GrowGeneration Q2 revenue fell 13% sequentially and 44% year-over-year to $71.1 million. The company also provided updated revenue guidance for 2022 to be between $250 million to $275 million, down from previous guidance of $340 million to $400 million. GrowGeneration Co-founder and CEO Darren Lampert said the company faced significant industry headwinds resulting in disappointing results. “We expect the revenue and gross profit headwinds in the first half will continue in the second half, with the remainder of 2022 revenue declining compared to the first half as we are facing more pressure than we initially planned,” he said.
Innovative Industrial Properties reported record Q2 revenue of $70.5 million, up 44% from the prior year’s quarter. The company made four acquisitions of properties in Maryland, Arizona, Massachusetts and Texas, and executed five lease amendments. As of August 3, IIP owned 110 properties, representing a total of approximately 8.6 million rentable square feet.
Red White & Bloom’s Q1 revenue rose to C$28 million. CEO and Chairman Brad Rogers said the company was able to complete all of the acquisitions it discussed in the previous two years, including in Florida and Michigan. At the same time, the company is “right-sizing” for the long term.
Scotts Miracle-Gro saw Q3 sales from Hawthorne fell 63% year-over-year to $154.5 million compared to $421.9 million in 2021. Company-wide sales were down 26%. Chairman and CEO Jim Hagedorn said oversupply issues in the cannabis industry were responsible for the decline. As a result, he said the company is launching a business transformation effort it is calling Project Springboard, “which includes a series of aggressive steps to return the business to an appropriate level of performance.

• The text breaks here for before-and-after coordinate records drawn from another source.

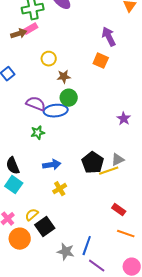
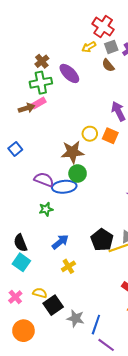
yellow circle: (49, 59) -> (90, 134), moved
brown star: (64, 77) -> (72, 152), size x1.6
blue arrow: (52, 165) -> (60, 242), turned -30
yellow semicircle: (32, 215) -> (40, 293), turned 56
orange circle: (20, 239) -> (23, 331), moved
gray star: (66, 252) -> (76, 318), moved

The hydroponics industry recession is taking its financial toll on Hydrofarm. The company reported preliminary unaudited financials, with net sales estimated between $96 million and $97.5 million, down approximately 28% from the same three-month period a year ago. “We took positive steps during the second quarter to lower our cost structure and maintained a solid liquidity position; however, the hydroponics industry recession in the U.S. and Canada continued to alter normal seasonal patterns and impacted our results,” said Chairman and CEO Bill Toler.